__WHAT YOU ARE ASKED TO DO__. The line containing "れると、足して割って、40℃のミルクができます。" and every line after it, through the last line of the records, are to be transcribed exactly, and nothing else.

-- -- --

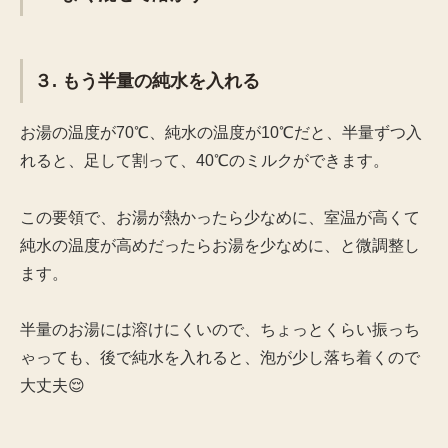
３. もう半量の純水を入れる
お湯の温度が70℃、純水の温度が10℃だと、半量ずつ入
れると、足して割って、40℃のミルクができます。
この要領で、お湯が熱かったら少なめに、室温が高くて
純水の温度が高めだったらお湯を少なめに、と微調整し
ます。
半量のお湯には溶けにくいので、ちょっとくらい振っち
ゃっても、後で純水を入れると、泡が少し落ち着くので
大丈夫😌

-- -- --

__SOLUTION TO THE EXERCISE__.
れると、足して割って、40℃のミルクができます。
この要領で、お湯が熱かったら少なめに、室温が高くて
純水の温度が高めだったらお湯を少なめに、と微調整し
ます。
半量のお湯には溶けにくいので、ちょっとくらい振っち
ゃっても、後で純水を入れると、泡が少し落ち着くので
大丈夫😌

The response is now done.